Excenel is the best overall drug of choice for something like  the abcess. And it has the shortest withdrawal time so that many also use it so that if they have to treat an animal that they have the option of selling it without having to keep it for a month or more.  Also, there are many that don't even need lancing, I rarely lance them.  If they burst on their own then I clean them and make sure they don't seal up so they heal from the inside out.  But they sometimes come up on calves that are on the cow too and it is usually a thorn or something that gets imbedded.   Maybe I sound too casual, but it isn't something that you just get overly excited about when you've seen them over the years.  I don't think that your vet was being too casual @cjc, just something that they see.  And although I can understand the concern about lumpjaw, it is very rare at least in this area.  Have seen only a couple of cases in over 40 years.  No I am not a vet, although I took vet tech so that I would be able to better deal with my own issues. 
I think that there might be more of an issue with CL in goats, than with cattle having an occasional lump/abcess .  It is not that uncommon in calves.
There is also the immunity factor, and that animals build up immunity to things through some exposure and through vaccination. This could just as easily go down in a week or two and you will never notice the difference. 
I would put him on a preventative antibiotic like excenel, or even of over the counter  pennicillin, for a couple of days and see what happens.
The big thing is - ALWAYS - watch the appetite and make sure they aren't scouring.  If they do, yes they can get very sick very fast because they will dehydrate.  Electrolytes are then the first line of defense.  We have actually put them on  an IV to get them rehydrated in the past.  But as long as this calf is eating and acting fine, I wouldn't go to electrolytes yet because you are then changing the composition of his stomach.  That changes the bacteria which can cause some other gastric problems.  And don't take away his hay, just try to make sure there aren't alot of prickery things in it.  That is why I always suggest something like 2nd or 3rd cutting orchard grass as a starter hay for calves as it is fine and "bladey" and easy for them to eat and digest.
Also, you can use hydrogen peroxide to clean it out with.  That is a great inexpensive, all purpose, anti-everything, to use.  The o2 means that it will kill everything as nothing can survive in a super oxygenated environment.  At a dilution of about 1 to 10 it is often used now by dairyman to clean and prep udders for their cows in the milking barn.  Kills the bacteria and they have lower overall somatic cell counts too.


----------



## farmerjan (Dec 2, 2016)

I also am adamantly against any vaccinations that are modified live.  I use only killed virus vaccinations.  One of my quirks.  I feel that if a virus can mutate...even though the modified live are supposed to be safe, what's to say they can't mutate????   Not supposed to.....but I don't trust it.  Give me the killed virus and do a second booster shot.  A very close vet friend and I absolutely DISAGREE on this subject;  he is very good at most things so we don't discuss this.


----------



## Green Acres Farm (Dec 2, 2016)

farmerjan said:


> Also, there are many that don't even need lancing, I rarely lance them. If they burst on their own then I clean them and make sure they don't seal up so they heal from the inside out.
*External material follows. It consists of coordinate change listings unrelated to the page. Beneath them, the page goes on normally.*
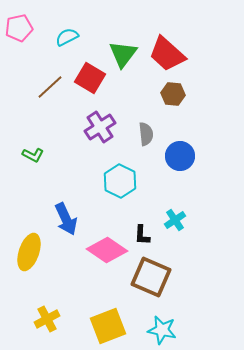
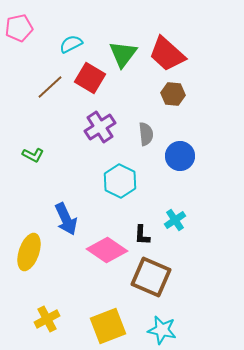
cyan semicircle: moved 4 px right, 7 px down
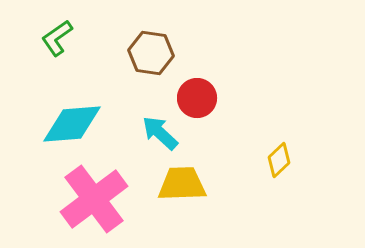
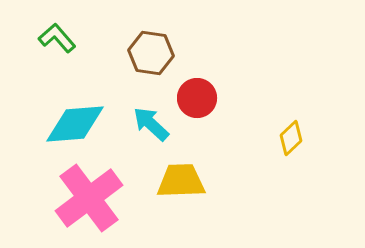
green L-shape: rotated 84 degrees clockwise
cyan diamond: moved 3 px right
cyan arrow: moved 9 px left, 9 px up
yellow diamond: moved 12 px right, 22 px up
yellow trapezoid: moved 1 px left, 3 px up
pink cross: moved 5 px left, 1 px up
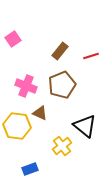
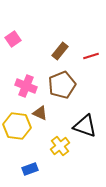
black triangle: rotated 20 degrees counterclockwise
yellow cross: moved 2 px left
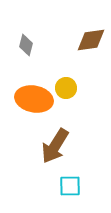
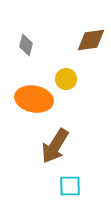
yellow circle: moved 9 px up
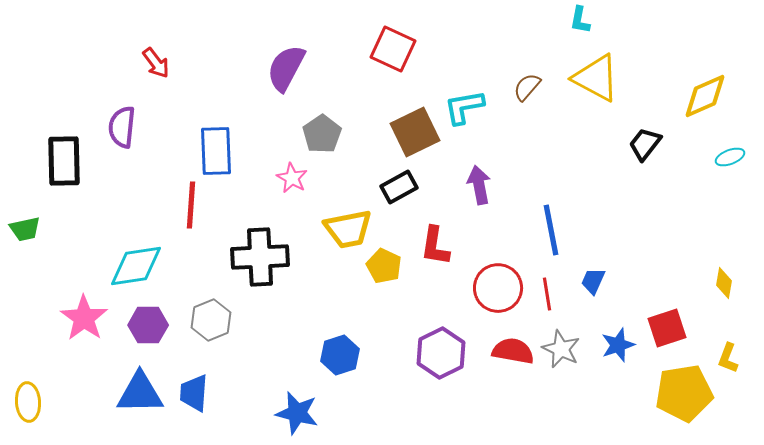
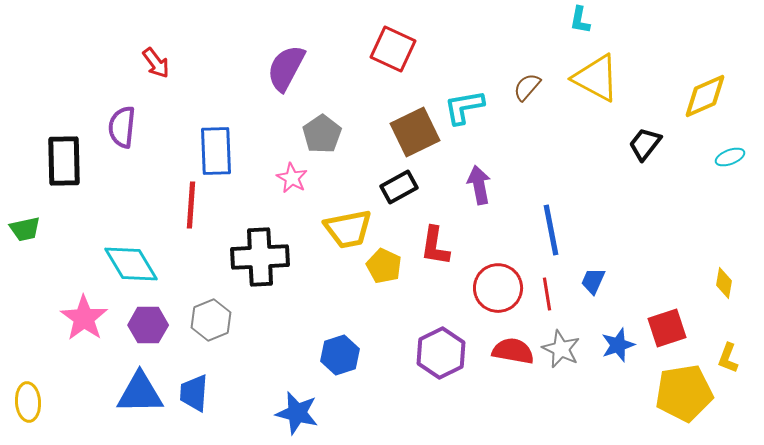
cyan diamond at (136, 266): moved 5 px left, 2 px up; rotated 68 degrees clockwise
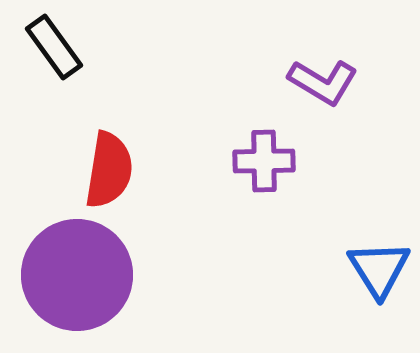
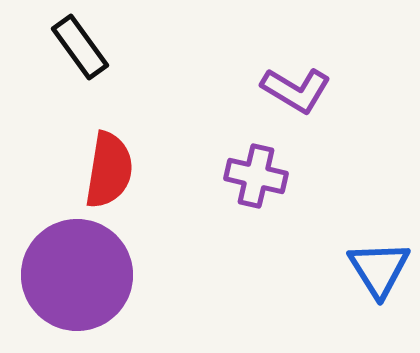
black rectangle: moved 26 px right
purple L-shape: moved 27 px left, 8 px down
purple cross: moved 8 px left, 15 px down; rotated 14 degrees clockwise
But what if the abcess is from some bacteria that will stay in the soil pretty much forever?


----------



## Southern by choice (Dec 2, 2016)

That is an issue @Green Acres Farm *any animal with an abscess should be quarantined* until either it is lanced and cultured or bursts.

It may not contain _Actinomyces bovis _which is responsible for lumpy jaw but there are many other bacteria that are also very bad and highly contagious. Trueperella Pyogenes is another bad one... causing mastitis, abortion, pneumonia... and a whole host of other issues.


----------



## Green Acres Farm (Dec 2, 2016)

Southern by choice said:


> That is an issue @Green Acres Farm *any animal with an abscess should be quarantined* until either it is lanced and cultured or bursts.


When our doe had an abcess we did just that. Quarantined her, drained it, cleaned it, and sent the abcess off for identification. It ended up being nothing, thankfully, but it sure scared us!


Southern by choice said:


> Sadly not all vets take Bio-security seriously


One vet we had come out took temps from 2 of our does. He did not disinfect the thermometer in between does, and did not clean it when he stuck it back into his pocket. I'm really worried that there could have been paratuberculosis bacteria on it. Am I right to be frustrated?


----------



## cjc (Dec 2, 2016)

Green Acres Farm said:


> When our doe had an abcess we did just that. Quarantined her, drained it, cleaned it, and sent the abcess off for identification. It ended up being nothing, thankfully, but it sure scared us!
> 
> One vet we had come out took temps from 2 of our does. He did not disinfect the thermometer in between does, and did not clean it when he stuck it back into his pocket. I'm really worried that there could have been paratuberculosis bacteria on it. Am I right to be frustrated?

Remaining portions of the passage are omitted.